▸ **MATERIAL FOR THE TASK**

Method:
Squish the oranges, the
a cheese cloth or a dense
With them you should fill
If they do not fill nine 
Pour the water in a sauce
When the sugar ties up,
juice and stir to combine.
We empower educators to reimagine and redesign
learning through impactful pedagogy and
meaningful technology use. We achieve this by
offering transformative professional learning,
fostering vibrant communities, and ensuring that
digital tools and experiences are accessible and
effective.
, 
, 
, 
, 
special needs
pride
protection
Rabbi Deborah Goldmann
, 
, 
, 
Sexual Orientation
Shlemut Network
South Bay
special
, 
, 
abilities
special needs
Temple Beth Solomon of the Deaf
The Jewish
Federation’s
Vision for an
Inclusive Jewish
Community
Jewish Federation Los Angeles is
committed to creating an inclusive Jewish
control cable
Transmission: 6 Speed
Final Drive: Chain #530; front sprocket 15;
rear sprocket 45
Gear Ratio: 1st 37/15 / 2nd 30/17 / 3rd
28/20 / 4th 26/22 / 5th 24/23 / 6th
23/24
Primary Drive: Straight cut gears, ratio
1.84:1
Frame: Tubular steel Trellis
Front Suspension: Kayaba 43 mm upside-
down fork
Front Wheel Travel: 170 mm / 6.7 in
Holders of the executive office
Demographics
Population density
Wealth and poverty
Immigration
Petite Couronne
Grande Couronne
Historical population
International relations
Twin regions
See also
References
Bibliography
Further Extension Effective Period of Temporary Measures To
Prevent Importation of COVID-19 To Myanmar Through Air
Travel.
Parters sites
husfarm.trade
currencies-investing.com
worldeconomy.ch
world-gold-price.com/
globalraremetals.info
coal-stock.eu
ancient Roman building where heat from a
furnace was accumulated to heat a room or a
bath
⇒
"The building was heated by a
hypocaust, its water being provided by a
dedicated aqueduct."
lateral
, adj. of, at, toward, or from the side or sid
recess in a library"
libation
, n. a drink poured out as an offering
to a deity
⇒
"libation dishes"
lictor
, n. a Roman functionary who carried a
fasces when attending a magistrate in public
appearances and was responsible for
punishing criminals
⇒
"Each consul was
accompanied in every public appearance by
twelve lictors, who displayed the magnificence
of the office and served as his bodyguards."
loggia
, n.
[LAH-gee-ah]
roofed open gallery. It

▸ **WHAT YOU ARE ASKED TO DO**
Would you copy out all of the entries exactly?

▸ **SOLVED EXERCISE**
Method:
Squish the oranges, the
a cheese cloth or a dense
With them you should fill
If they do not fill nine 
Pour the water in a sauce
When the sugar ties up,
juice and stir to combine.
We empower educators to reimagine and redesign
learning through impactful pedagogy and
meaningful technology use. We achieve this by
offering transformative professional learning,
fostering vibrant communities, and ensuring that
digital tools and experiences are accessible and
effective.
, 
, 
, 
, 
special needs
pride
protection
Rabbi Deborah Goldmann
, 
, 
, 
Sexual Orientation
Shlemut Network
South Bay
special
, 
, 
abilities
special needs
Temple Beth Solomon of the Deaf
The Jewish
Federation’s
Vision for an
Inclusive Jewish
Community
Jewish Federation Los Angeles is
committed to creating an inclusive Jewish
control cable
Transmission: 6 Speed
Final Drive: Chain #530; front sprocket 15;
rear sprocket 45
Gear Ratio: 1st 37/15 / 2nd 30/17 / 3rd
28/20 / 4th 26/22 / 5th 24/23 / 6th
23/24
Primary Drive: Straight cut gears, ratio
1.84:1
Frame: Tubular steel Trellis
Front Suspension: Kayaba 43 mm upside-
down fork
Front Wheel Travel: 170 mm / 6.7 in
Holders of the executive office
Demographics
Population density
Wealth and poverty
Immigration
Petite Couronne
Grande Couronne
Historical population
International relations
Twin regions
See also
References
Bibliography
Further Extension Effective Period of Temporary Measures To
Prevent Importation of COVID-19 To Myanmar Through Air
Travel.
Parters sites
husfarm.trade
currencies-investing.com
worldeconomy.ch
world-gold-price.com/
globalraremetals.info
coal-stock.eu
ancient Roman building where heat from a
furnace was accumulated to heat a room or a
bath
⇒
"The building was heated by a
hypocaust, its water being provided by a
dedicated aqueduct."
lateral
, adj. of, at, toward, or from the side or sid
recess in a library"
libation
, n. a drink poured out as an offering
to a deity
⇒
"libation dishes"
lictor
, n. a Roman functionary who carried a
fasces when attending a magistrate in public
appearances and was responsible for
punishing criminals
⇒
"Each consul was
accompanied in every public appearance by
twelve lictors, who displayed the magnificence
of the office and served as his bodyguards."
loggia
, n.
[LAH-gee-ah]
roofed open gallery. It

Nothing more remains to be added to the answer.